The Pelicans Track Clubs, home of World Championships 400 metres hurdles bronze medallist Rushell Clayton, is being very careful about the risk presented by the coronavirus. According to Pelicans coach Okeile Stewart, his athletes are following the social-distance guidelines to keep everyone in the group healthy.

Exercise that requires physical contact is out.

“We try to maintain even more than three metres apart,” said the man who coaches UWI, Clayton, 2017 World bronze medallist Ristananna Tracey, and 2018 Commonwealth bronze medallist Jaheel Hyde. “We don’t want any of these athletes to be caught on the wrong side of the fence or myself,” he emphasised.

Based at The University of the West Indies (UWI), the group is smaller than it has been because the institution’s Intercollegiate Championships team has gone home.

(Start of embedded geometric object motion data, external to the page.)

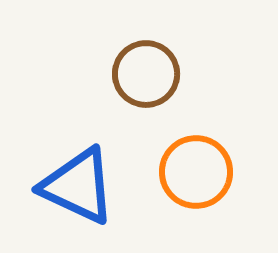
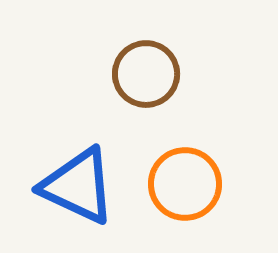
orange circle: moved 11 px left, 12 px down
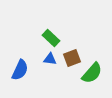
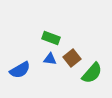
green rectangle: rotated 24 degrees counterclockwise
brown square: rotated 18 degrees counterclockwise
blue semicircle: rotated 35 degrees clockwise
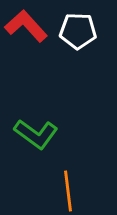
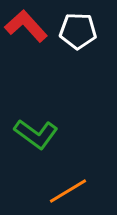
orange line: rotated 66 degrees clockwise
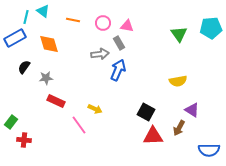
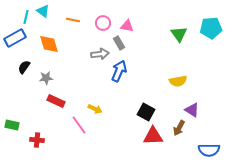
blue arrow: moved 1 px right, 1 px down
green rectangle: moved 1 px right, 3 px down; rotated 64 degrees clockwise
red cross: moved 13 px right
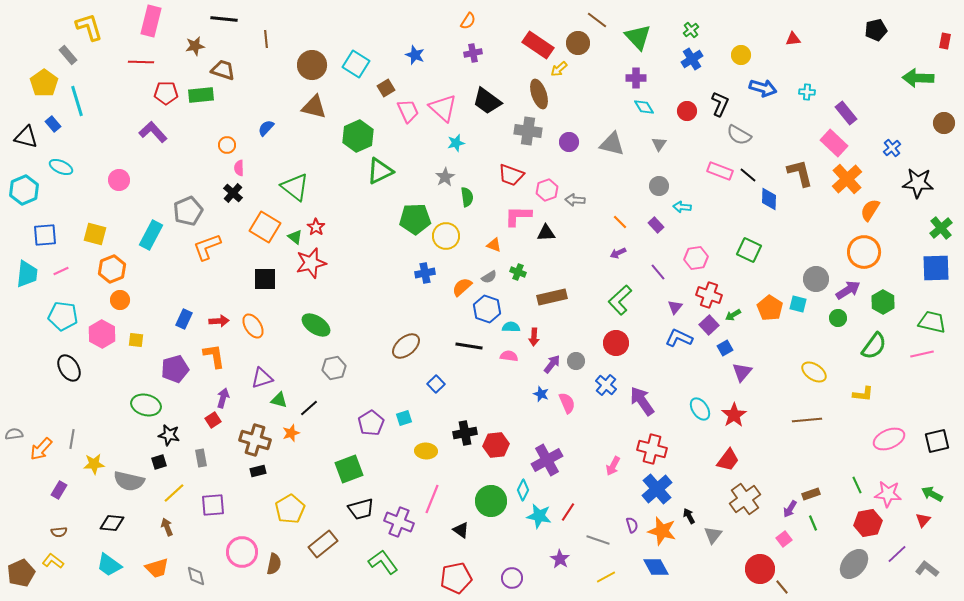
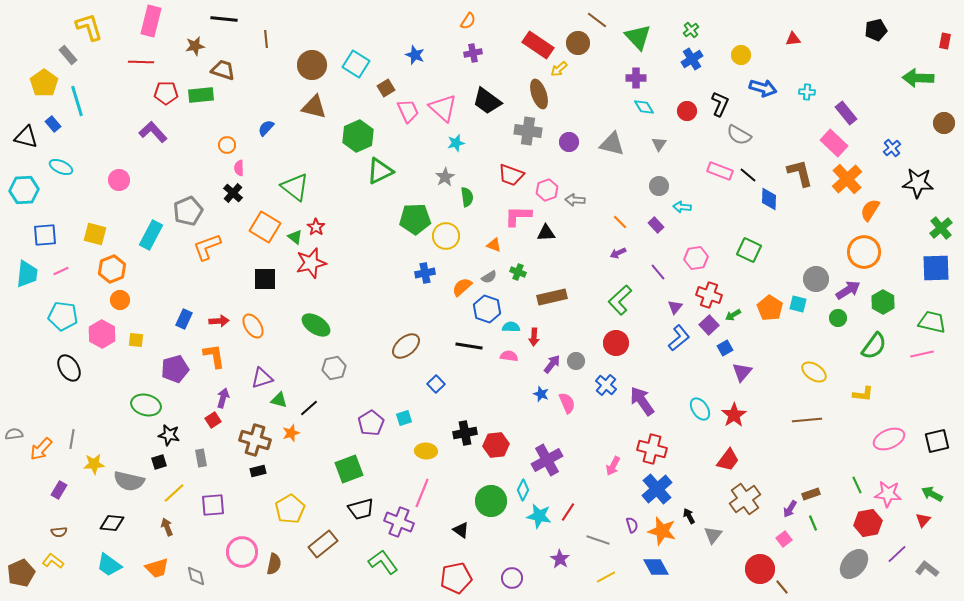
cyan hexagon at (24, 190): rotated 20 degrees clockwise
blue L-shape at (679, 338): rotated 116 degrees clockwise
pink line at (432, 499): moved 10 px left, 6 px up
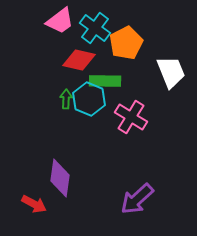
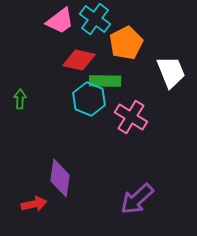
cyan cross: moved 9 px up
green arrow: moved 46 px left
red arrow: rotated 40 degrees counterclockwise
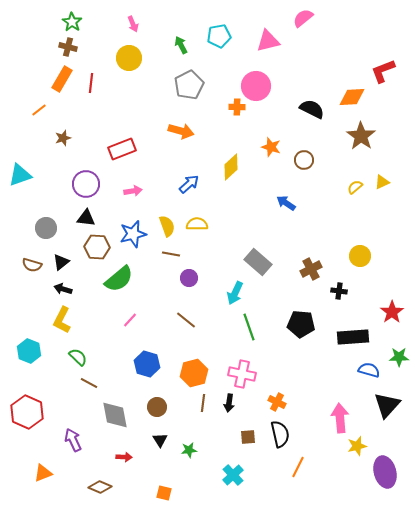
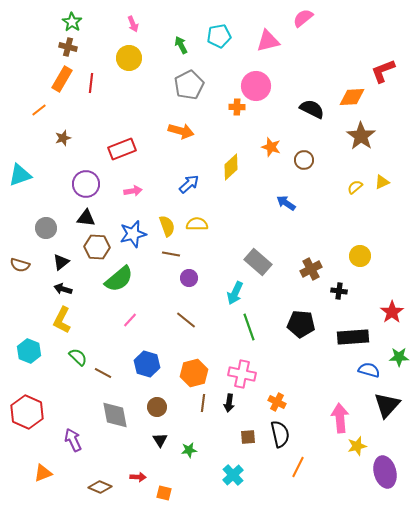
brown semicircle at (32, 265): moved 12 px left
brown line at (89, 383): moved 14 px right, 10 px up
red arrow at (124, 457): moved 14 px right, 20 px down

“The university athletes have gone home because Intercollegiate Championships has been cancelled, so we’re pretty much working with the professionals, which is a much smaller group, a more controlled group, but nevertheless, it has affected how we approach training,” Stewart said on March 17.

The Intercollegiate Championship was set for the National Stadium from April 3-4.


In addition to navigating the health challenge presented by the global spread of the coronavirus, coaches are working hard to keep their charges focused despite swirling uncertainty regarding the season.

“The sad part of it is if there is no championships, then they don’t earn, but one of the things we look at, the good part of it, is that in order to maintain what you have this year, you have to continue to train,” Stewart reasoned.

“You can’t go sit down and get fat and expect next year when everything clears up, we are starting from ground zero. So that’s one of the things we keep talking about. Let’s look at it as a developmental year if the worst should come, and let’s try to get faster. Let’s try to get stronger to build for the future,” the coach postulated with reference to growing doubt about the timely staging of the Tokyo Olympics, which is set to begin on July 24.

Clayton and Hyde, the 2014 and 2016 World Under-20 champion, have raced over a variety of distances so far this year, with Clayton lowering her personal best in the 200 metres and winning the flat 400 at the Gibson McCook Relays. In like manner, Hyde trimmed his 400m best to 46.47 seconds on February 8 at the Camperdown Classic.

Athletics at the Olympics is scheduled to commence on July 31.